Penske Racing may have cut a deal with Front Row Motorsports in the closing laps at Richmond for track position to help get Joey Logano in the Chase for the Sprint Cup championship.
In radio communications reviewed Wednesday by The Associated Press for Front Row driver David Gilliland, his spotter informs the team of a request to let Logano pass Gilliland in the final laps of Saturday night's race.
Logano was trying to claim a spot in the 12-driver Chase field. Both Penske and Front Row are Ford teams and thus considered partners.
A voice on the radio, believed to be crew chief Frank Kerr, asks whom the request is coming from. The spotter replies: "We've got the big dog and all his cronies."
Kerr then says: "Travis knows what I've been asking for," an apparent reference to Penske Racing competition director Travis Geisler.
Logano passed Gilliland on a restart and finished 22nd, one spot ahead of Gilliland and good enough for a berth in the Chase field.
"Good job, good job, man," the spotter says after the race. "Hopefully we'll get something out of that."
NASCAR said it is aware of the report and Thursday issued a second statement saying it would "have no further comment until all the facts have been examined."
Speaking on "SportsCenter" on Thursday, Logano said teams talk to each other all the time and that he didn't think anything questionable happened.
"I don't see it being a big deal.

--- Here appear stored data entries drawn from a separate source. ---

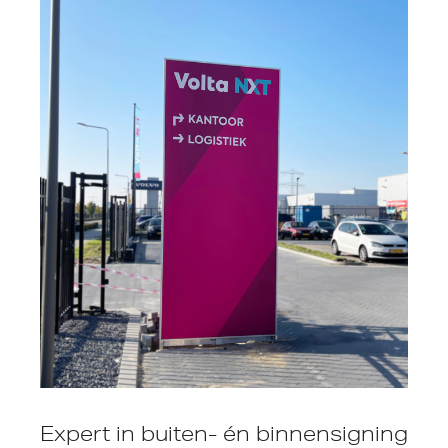
Expert in buiten- én binnensigning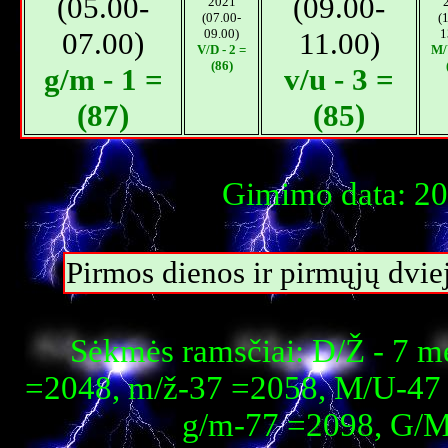
(05.00-
(09.00-
2021
(07.00-
(
07.00)
09.00)
11.00)
1
V/D - 2 =
M/
(86)
g/m - 1 =
v/u - 3 =
(87)
(85)
Gimimo data: 202
Pirmos dienos ir pirmųjų dvi
Sėkmės ramsčiai: D/Ž - 7 m
=2048, m/ž-37 =2058, M/U-47 
g/m-77 =2098, G/M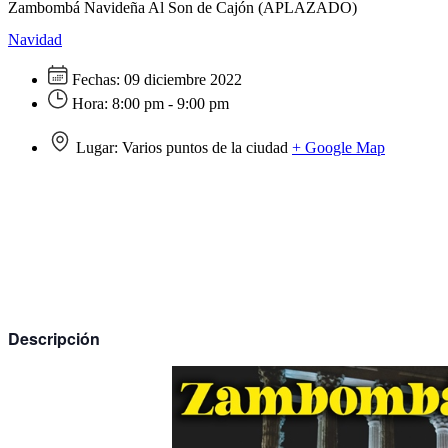
Zambombá Navideña Al Son de Cajón (APLAZADO)
Navidad
Fechas:
09 diciembre 2022
Hora:
8:00 pm - 9:00 pm
Lugar:
Varios puntos de la ciudad
+ Google Map
Descripción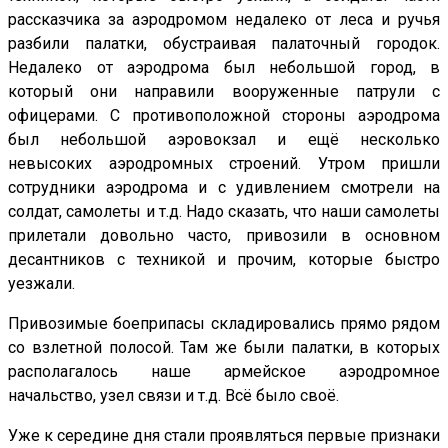
рассказчика за аэродромом недалеко от леса и ручья
разбили палатки, обустраивая палаточный городок.
Недалеко от аэродрома был небольшой город, в
который они направили вооруженные патрули с
офицерами. С противоположной стороны аэродрома
был небольшой аэровокзал и ещё несколько
невысоких аэродромных строений. Утром пришли
сотрудники аэродрома и с удивлением смотрели на
солдат, самолеты и т.д. Надо сказать, что наши самолеты
прилетали довольно часто, привозили в основном
десантников с техникой и прочим, которые быстро
уезжали.
Привозимые боеприпасы складировались прямо рядом
со взлетной полосой. Там же были палатки, в которых
располагалось наше армейское аэродромное
начальство, узел связи и т.д. Всё было своё.
Уже к середине дня стали проявляться первые признаки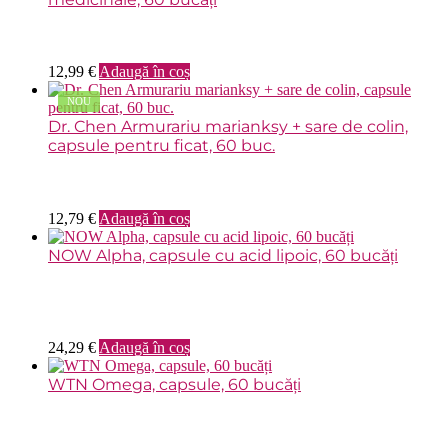
12,99
€
Adaugă în coș
NOU
Dr. Chen Armurariu marianksy + sare de colin,
capsule pentru ficat, 60 buc.
12,79
€
Adaugă în coș
NOW Alpha, capsule cu acid lipoic, 60 bucăți
24,29
€
Adaugă în coș
WTN Omega, capsule, 60 bucăți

I'm focusing on winning in Chicago," he said, referring to the first Chase race Sunday at Chicagoland.
Asked if he felt that he would be penalized, Logano said: "I don't expect it, but obviously you never know what can happen. I don't see the significance of what happened."
Statistics analyzed by the AP also show Gilliland's lap times dropped off by almost 1 second from the times he was running prior to the radio communication.
On Monday, NASCAR punished Michael Waltrip Racing for manipulating the end of the race.
Ryan Newman was on his way to a victory that would have given him the final spot in the Chase. But Clint Bowyer spun to bring out a caution, setting in motion a chain of events that cost Newman the win and the Chase berth, cost Jeff Gordon a Chase berth and put Martin Truex Jr. and Logano in the final two spots.
NASCAR, concluding that MWR had manipulated the outcome of the race, put Newman in the Chase and bumped Truex. It also fined MWR $300,000 and suspended general manager Ty Norris indefinitely. Bowyer, Truex and Brian Vickers each were docked 50 points, and their respective crew chiefs were placed on probation through the end of the year.
Bowyer has denied the spin was deliberate. NASCAR could prove only one action -- radio communication between Norris and Vickers in which a confused Vickers was told to pit as the field went green with three laps to go. The call was an effort to give Logano position on the track to pass Gordon in the standings and knock Gordon out of the Chase so that Truex could gain a wild-card berth.
Logano said the actions in that race may have drawn scrutiny of the media to his team.
"Maybe they want to pile on after what happened in the race before," he said
Information from The Associated Press was included in this report.